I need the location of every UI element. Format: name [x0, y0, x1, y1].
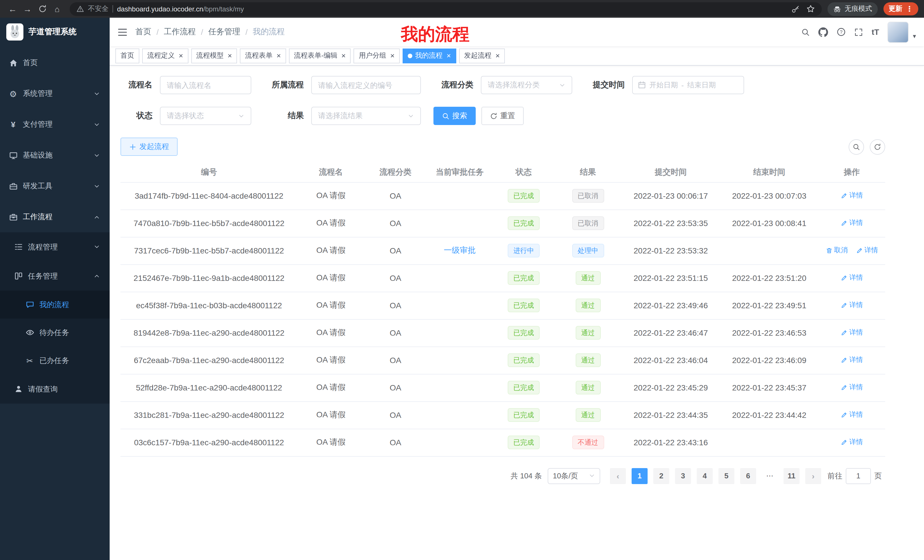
- sidebar-item-task-management[interactable]: 任务管理: [0, 262, 110, 290]
- search-button[interactable]: 搜索: [434, 107, 476, 125]
- breadcrumb-item[interactable]: 工作流程: [164, 27, 196, 37]
- cancel-button[interactable]: 取消: [825, 246, 848, 256]
- tab-close-icon[interactable]: ×: [179, 52, 183, 59]
- process-name-input[interactable]: [160, 76, 251, 94]
- cell-process-id: 7317cec6-7b9b-11ec-b5b7-acde48001122: [120, 237, 297, 264]
- tab-process-form[interactable]: 流程表单×: [240, 48, 286, 63]
- cell-submit-time: 2022-01-22 23:49:46: [621, 292, 720, 319]
- browser-back-icon[interactable]: ←: [6, 2, 20, 16]
- avatar[interactable]: [888, 21, 909, 42]
- column-header: 操作: [818, 163, 885, 182]
- tab-close-icon[interactable]: ×: [390, 52, 394, 59]
- page-size-select[interactable]: 10条/页: [548, 468, 600, 484]
- breadcrumb-item[interactable]: 任务管理: [208, 27, 240, 37]
- start-process-button[interactable]: 发起流程: [120, 138, 178, 156]
- category-select[interactable]: 请选择流程分类: [481, 76, 572, 94]
- cell-end-time: 2022-01-22 23:46:09: [720, 346, 818, 374]
- prev-page-button[interactable]: ‹: [610, 468, 626, 484]
- github-icon[interactable]: [819, 27, 828, 37]
- tab-close-icon[interactable]: ×: [342, 52, 346, 59]
- sidebar-item-workflow[interactable]: 工作流程: [0, 202, 110, 232]
- page-button-5[interactable]: 5: [718, 468, 734, 484]
- next-page-button[interactable]: ›: [805, 468, 821, 484]
- menu-dots-icon[interactable]: ⋮: [906, 5, 913, 13]
- status-select[interactable]: 请选择状态: [160, 107, 251, 125]
- cell-process-name: OA 请假: [297, 182, 364, 210]
- tab-close-icon[interactable]: ×: [276, 52, 280, 59]
- detail-button[interactable]: 详情: [841, 191, 863, 201]
- sidebar-item-leave-query[interactable]: 请假查询: [0, 374, 110, 404]
- goto-prefix: 前往: [828, 471, 842, 481]
- submit-time-range-picker[interactable]: 开始日期 - 结束日期: [632, 76, 744, 94]
- sidebar-item-payment[interactable]: ¥支付管理: [0, 109, 110, 140]
- page-button-11[interactable]: 11: [783, 468, 800, 484]
- password-key-icon[interactable]: [792, 5, 800, 13]
- chevron-down-icon[interactable]: ▾: [913, 32, 916, 40]
- help-icon[interactable]: ?: [837, 27, 846, 36]
- page-button-6[interactable]: 6: [740, 468, 756, 484]
- tab-process-model[interactable]: 流程模型×: [191, 48, 237, 63]
- security-label: 不安全: [88, 4, 108, 14]
- tab-close-icon[interactable]: ×: [228, 52, 232, 59]
- detail-button[interactable]: 详情: [841, 219, 863, 228]
- hamburger-icon[interactable]: [118, 27, 128, 37]
- tab-close-icon[interactable]: ×: [447, 52, 451, 59]
- detail-button[interactable]: 详情: [841, 437, 863, 447]
- fullscreen-icon[interactable]: [855, 28, 863, 36]
- current-task-link[interactable]: 一级审批: [444, 246, 476, 255]
- page-button-2[interactable]: 2: [653, 468, 669, 484]
- detail-button[interactable]: 详情: [841, 301, 863, 310]
- sidebar-item-system[interactable]: ⚙系统管理: [0, 78, 110, 109]
- search-icon[interactable]: [801, 28, 810, 36]
- warning-icon: [76, 5, 84, 13]
- result-select[interactable]: 请选择流结果: [311, 107, 421, 125]
- browser-reload-icon[interactable]: [35, 2, 49, 16]
- page-button-3[interactable]: 3: [675, 468, 691, 484]
- bookmark-star-icon[interactable]: [806, 4, 815, 13]
- sidebar-item-done-task[interactable]: ✂已办任务: [0, 346, 110, 374]
- page-button-4[interactable]: 4: [697, 468, 713, 484]
- browser-home-icon[interactable]: ⌂: [50, 2, 64, 16]
- detail-button[interactable]: 详情: [841, 355, 863, 365]
- chevron-down-icon: [589, 473, 595, 479]
- detail-button[interactable]: 详情: [841, 383, 863, 392]
- tab-process-form-edit[interactable]: 流程表单-编辑×: [289, 48, 351, 63]
- sidebar-item-home[interactable]: 首页: [0, 47, 110, 78]
- goto-page-input[interactable]: [846, 468, 871, 484]
- detail-button[interactable]: 详情: [841, 273, 863, 283]
- sidebar-item-process-management[interactable]: 流程管理: [0, 232, 110, 262]
- tab-close-icon[interactable]: ×: [495, 52, 500, 59]
- page-ellipsis[interactable]: ⋯: [762, 468, 778, 484]
- sidebar-item-infrastructure[interactable]: 基础设施: [0, 140, 110, 171]
- sidebar-item-my-process[interactable]: 我的流程: [0, 290, 110, 319]
- tab-my-process[interactable]: 我的流程×: [403, 48, 456, 63]
- toggle-search-button[interactable]: [849, 139, 864, 154]
- detail-button[interactable]: 详情: [841, 410, 863, 420]
- tab-user-group[interactable]: 用户分组×: [354, 48, 400, 63]
- table-row: 67c2eaab-7b9a-11ec-a290-acde48001122OA 请…: [120, 346, 885, 374]
- edit-icon: [841, 439, 848, 446]
- cell-status: 已完成: [493, 264, 555, 292]
- chevron-down-icon: [408, 113, 414, 119]
- refresh-table-button[interactable]: [870, 139, 885, 154]
- sidebar-item-label: 工作流程: [23, 212, 52, 222]
- detail-button[interactable]: 详情: [856, 246, 878, 256]
- detail-button[interactable]: 详情: [841, 328, 863, 338]
- page-button-1[interactable]: 1: [632, 468, 648, 484]
- sidebar-item-todo-task[interactable]: 待办任务: [0, 319, 110, 346]
- tab-start-process[interactable]: 发起流程×: [459, 48, 505, 63]
- browser-forward-icon[interactable]: →: [21, 2, 34, 16]
- tab-home[interactable]: 首页: [116, 48, 140, 63]
- chevron-down-icon: [92, 244, 101, 250]
- cell-result: 处理中: [555, 237, 621, 264]
- font-size-icon[interactable]: tT: [872, 27, 879, 36]
- tab-process-definition[interactable]: 流程定义×: [142, 48, 188, 63]
- browser-update-button[interactable]: 更新 ⋮: [884, 2, 918, 15]
- cell-result: 通过: [555, 374, 621, 401]
- address-bar[interactable]: 不安全 dashboard.yudao.iocoder.cn/bpm/task/…: [70, 2, 822, 16]
- breadcrumb-item[interactable]: 首页: [135, 27, 152, 37]
- process-definition-input[interactable]: [311, 76, 421, 94]
- sidebar-item-dev-tools[interactable]: 研发工具: [0, 171, 110, 202]
- eye-icon: [25, 328, 34, 337]
- reset-button[interactable]: 重置: [482, 107, 524, 125]
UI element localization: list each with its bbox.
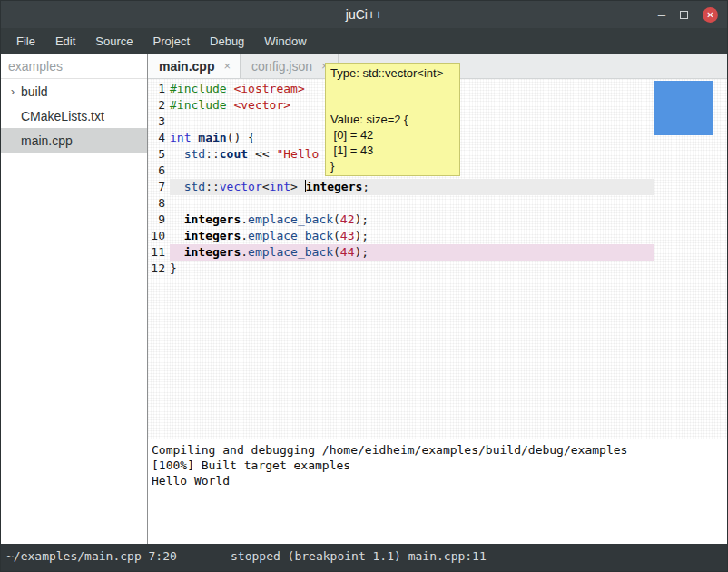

———

* [Directions for this task] Wherever a picture appears in the material above, skip it and copy the rest without change.

* [Solved problem]
I need the location of every UI element. Format: name [x0, y0, x1, y1].
- sidebar-item-task-management[interactable]: 任务管理: [0, 262, 110, 290]
- search-button[interactable]: 搜索: [434, 107, 476, 125]
- breadcrumb-item[interactable]: 工作流程: [164, 27, 196, 37]
- cancel-button[interactable]: 取消: [825, 246, 848, 256]
- tab-close-icon[interactable]: ×: [179, 52, 183, 59]
- process-name-input[interactable]: [160, 76, 251, 94]
- cell-process-id: 7317cec6-7b9b-11ec-b5b7-acde48001122: [120, 237, 297, 264]
- tab-process-form[interactable]: 流程表单×: [240, 48, 286, 63]
- cell-submit-time: 2022-01-22 23:49:46: [621, 292, 720, 319]
- browser-back-icon[interactable]: ←: [6, 2, 20, 16]
- avatar[interactable]: [888, 21, 909, 42]
- column-header: 操作: [818, 163, 885, 182]
- tab-close-icon[interactable]: ×: [390, 52, 394, 59]
- page-size-select[interactable]: 10条/页: [548, 468, 600, 484]
- breadcrumb-item[interactable]: 任务管理: [208, 27, 240, 37]
- start-process-button[interactable]: 发起流程: [120, 138, 178, 156]
- category-select[interactable]: 请选择流程分类: [481, 76, 572, 94]
- cell-end-time: 2022-01-22 23:46:09: [720, 346, 818, 374]
- prev-page-button[interactable]: ‹: [610, 468, 626, 484]
- github-icon[interactable]: [819, 27, 828, 37]
- tab-close-icon[interactable]: ×: [342, 52, 346, 59]
- sidebar-item-workflow[interactable]: 工作流程: [0, 202, 110, 232]
- page-button-5[interactable]: 5: [718, 468, 734, 484]
- next-page-button[interactable]: ›: [805, 468, 821, 484]
- menu-dots-icon[interactable]: ⋮: [906, 5, 913, 13]
- status-select[interactable]: 请选择状态: [160, 107, 251, 125]
- cell-process-name: OA 请假: [297, 182, 364, 210]
- tab-close-icon[interactable]: ×: [276, 52, 280, 59]
- detail-button[interactable]: 详情: [841, 191, 863, 201]
- sidebar-item-leave-query[interactable]: 请假查询: [0, 374, 110, 404]
- goto-prefix: 前往: [828, 471, 842, 481]
- submit-time-range-picker[interactable]: 开始日期 - 结束日期: [632, 76, 744, 94]
- sidebar-item-payment[interactable]: ¥支付管理: [0, 109, 110, 140]
- page-button-11[interactable]: 11: [783, 468, 800, 484]
- password-key-icon[interactable]: [792, 5, 800, 13]
- chevron-down-icon[interactable]: ▾: [913, 32, 916, 40]
- help-icon[interactable]: ?: [837, 27, 846, 36]
- page-button-6[interactable]: 6: [740, 468, 756, 484]
- tab-process-model[interactable]: 流程模型×: [191, 48, 237, 63]
- security-label: 不安全: [88, 4, 108, 14]
- tab-close-icon[interactable]: ×: [228, 52, 232, 59]
- detail-button[interactable]: 详情: [841, 219, 863, 228]
- hamburger-icon[interactable]: [118, 27, 128, 37]
- tab-close-icon[interactable]: ×: [447, 52, 451, 59]
- detail-button[interactable]: 详情: [841, 437, 863, 447]
- fullscreen-icon[interactable]: [855, 28, 863, 36]
- current-task-link[interactable]: 一级审批: [444, 246, 476, 255]
- page-button-2[interactable]: 2: [653, 468, 669, 484]
- detail-button[interactable]: 详情: [841, 301, 863, 310]
- sidebar-item-system[interactable]: ⚙系统管理: [0, 78, 110, 109]
- search-icon[interactable]: [801, 28, 810, 36]
- warning-icon: [76, 5, 84, 13]
- result-select[interactable]: 请选择流结果: [311, 107, 421, 125]
- browser-reload-icon[interactable]: [35, 2, 49, 16]
- page-button-3[interactable]: 3: [675, 468, 691, 484]
- bookmark-star-icon[interactable]: [806, 4, 815, 13]
- sidebar-item-done-task[interactable]: ✂已办任务: [0, 346, 110, 374]
- page-button-4[interactable]: 4: [697, 468, 713, 484]
- browser-home-icon[interactable]: ⌂: [50, 2, 64, 16]
- detail-button[interactable]: 详情: [841, 355, 863, 365]
- chevron-down-icon: [589, 473, 595, 479]
- detail-button[interactable]: 详情: [841, 383, 863, 392]
- tab-process-form-edit[interactable]: 流程表单-编辑×: [289, 48, 351, 63]
- sidebar-item-home[interactable]: 首页: [0, 47, 110, 78]
- goto-page-input[interactable]: [846, 468, 871, 484]
- detail-button[interactable]: 详情: [841, 273, 863, 283]
- sidebar-item-process-management[interactable]: 流程管理: [0, 232, 110, 262]
- tab-close-icon[interactable]: ×: [495, 52, 500, 59]
- page-ellipsis[interactable]: ⋯: [762, 468, 778, 484]
- sidebar-item-infrastructure[interactable]: 基础设施: [0, 140, 110, 171]
- sidebar-item-my-process[interactable]: 我的流程: [0, 290, 110, 319]
- tab-my-process[interactable]: 我的流程×: [403, 48, 456, 63]
- toggle-search-button[interactable]: [849, 139, 864, 154]
- detail-button[interactable]: 详情: [841, 410, 863, 420]
- tab-user-group[interactable]: 用户分组×: [354, 48, 400, 63]
- table-row: 67c2eaab-7b9a-11ec-a290-acde48001122OA 请…: [120, 346, 885, 374]
- edit-icon: [841, 439, 848, 446]
- cell-status: 已完成: [493, 264, 555, 292]
- chevron-down-icon: [408, 113, 414, 119]
- refresh-table-button[interactable]: [870, 139, 885, 154]
- sidebar-item-label: 工作流程: [23, 212, 52, 222]
- detail-button[interactable]: 详情: [856, 246, 878, 256]
- detail-button[interactable]: 详情: [841, 328, 863, 338]
- page-button-1[interactable]: 1: [632, 468, 648, 484]
- sidebar-item-todo-task[interactable]: 待办任务: [0, 319, 110, 346]
- tab-start-process[interactable]: 发起流程×: [459, 48, 505, 63]
- browser-forward-icon[interactable]: →: [21, 2, 34, 16]
- tab-home[interactable]: 首页: [116, 48, 140, 63]
- chevron-down-icon: [92, 244, 101, 250]
- cell-result: 处理中: [555, 237, 621, 264]
- font-size-icon[interactable]: tT: [872, 27, 879, 36]
- tab-process-definition[interactable]: 流程定义×: [142, 48, 188, 63]
- browser-update-button[interactable]: 更新 ⋮: [884, 2, 918, 15]
- cell-result: 通过: [555, 374, 621, 401]
- address-bar[interactable]: 不安全 dashboard.yudao.iocoder.cn/bpm/task/…: [70, 2, 822, 16]
- breadcrumb-item[interactable]: 首页: [135, 27, 152, 37]
- process-definition-input[interactable]: [311, 76, 421, 94]
- sidebar-item-dev-tools[interactable]: 研发工具: [0, 171, 110, 202]
- eye-icon: [25, 328, 34, 337]
- reset-button[interactable]: 重置: [482, 107, 524, 125]
UI element localization: list each with its bbox.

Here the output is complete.